So, I have been trying to implement a basic Autograd and Neural Network from scratch using some numpy. This is the part of code of my AD which matters for this question which has been greatly shorten down for MRE. This is grad.py
from typing import Self
import numpy as np
class Variable:
def __init__(self, value: np.ndarray=None):
self.value = value if isinstance(value, np.ndarray) else np.asarray(value)
self.prev = None
def _variablify(self, x) -> Self:
if not isinstance(x, Variable):
x = Variable(x)
return x
def __add__(self, x) -> Self:
x = self._variablify(x)
y = Variable(self.value + x.value)
return y
def __mul__(self, x) -> Self:
x = self._variablify(x)
y = Variable(self.value * x.value)
return y
__radd__ = __add__
__rmul__ = __mul__
def dot(self, x):
x = self._variablify(x)
y = Variable(self.value.dot(x.value))
return y
def __lt__(self, other):
return self.value < other
def __gt__(self, other):
return self.value > other
def dot(a: Variable, b: Variable):
return a.dot(b)
In the other file, main.py I try to implement a neural net
from typing import Self
import numpy as np
from grad import Variable
import grad
class Layer:
def __init__(self, neurons: int):
self.n_size = neurons
self.activation = Variable(0)
def previous(self, layer: Self):
self.previous_layer = layer
self.previous_layer.next_layer = self
def next(self, layer: Self):
self.next_layer = layer
self.next_layer.previous_layer = self
def initialise(self):
self.weight_matrix = Variable(np.random.normal(0, 0.01, (self.n_size, self.next_layer.n_size)))
self.bias_vector = Variable(np.random.normal(0, 0.01, (1, self.next_layer.n_size)))
self.next_layer.x = grad.dot(self.activation, self.weight_matrix) + self.bias_vector
self.next_layer.activation = np.where(self.next_layer.x > 0, self.next_layer.x, 0.01*self.next_layer.x) # Using LeakyReLU
if __name__ == "__main__":
input_layer = Layer(5)
input_layer.activation = Variable(np.random.randint(1, 5, (1,5)))
h1 = Layer(3)
h1.previous(input_layer)
output = Layer(2)
output.previous(h1)
input_layer.initialise()
h1.initialise()
print(input_layer.activation, h1.activation, output.activation)
So, as you can see in the grad.py I had implemented the code for dot product wrapper.
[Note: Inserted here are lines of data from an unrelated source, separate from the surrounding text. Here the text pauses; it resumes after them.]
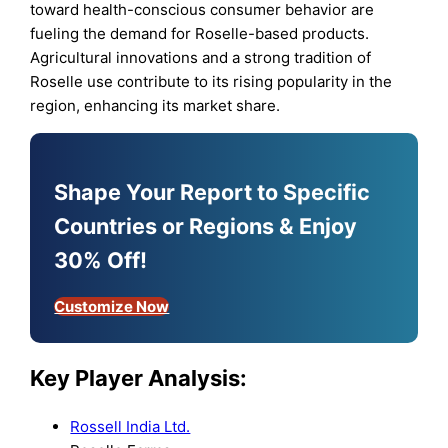
toward health-conscious consumer behavior are
fueling the demand for Roselle-based products.
Agricultural innovations and a strong tradition of
Roselle use contribute to its rising popularity in the
region, enhancing its market share.
Shape Your Report to Specific
Countries or Regions & Enjoy
30% Off!
Customize Now
Key Player Analysis:
Rossell India Ltd.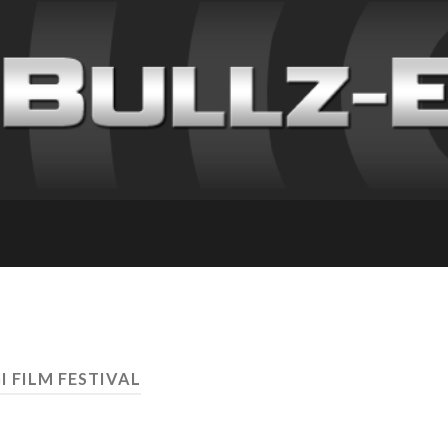
I FILM FESTIVAL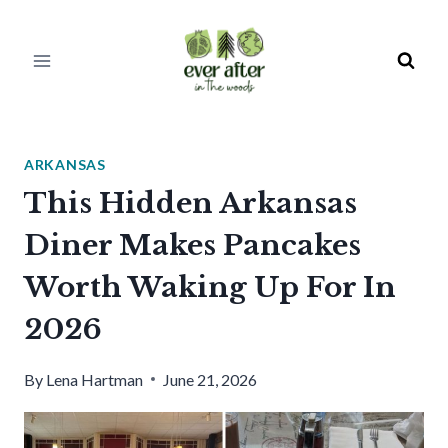
Skip
to
content
ARKANSAS
This Hidden Arkansas
Diner Makes Pancakes
Worth Waking Up For In
2026
By
Lena Hartman
June 21, 2026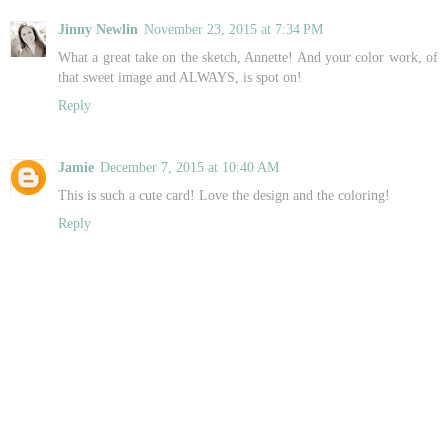
Jinny Newlin
November 23, 2015 at 7:34 PM
What a great take on the sketch, Annette! And your color work, of
that sweet image and ALWAYS, is spot on!
Reply
Jamie
December 7, 2015 at 10:40 AM
This is such a cute card! Love the design and the coloring!
Reply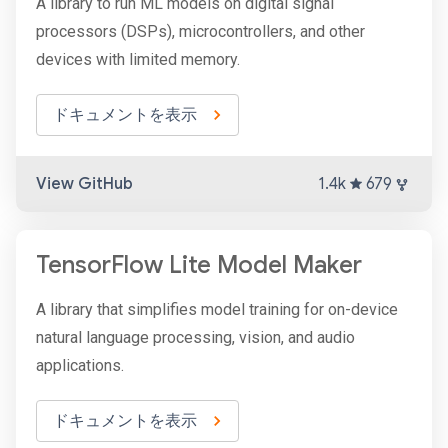
A library to run ML models on digital signal
processors (DSPs), microcontrollers, and other
devices with limited memory.
ドキュメントを表示
View GitHub
1.4k
679
TensorFlow Lite Model Maker
A library that simplifies model training for on-device
natural language processing, vision, and audio
applications.
ドキュメントを表示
But now, here comes the error upon running the main.py file-
Traceback (most recent call last):
File ".../main.py", line 62, in <module>
h1.initialise()
File ".../main.py", line 40, in initialise
self.next_layer.x = grad.dot(self.activation, self.weight_matrix) + self.bias_vector
^^^^^^^^^^^^^^^^^^^^^^^^^^^^^^^^^^^^^^^^^^^^^
File ".../grad.py", line 191, in dot
return a.dot(b)
^^^^^^^^
File ".../grad.py", line 49, in __mul__
y = Variable(self.value * x.value)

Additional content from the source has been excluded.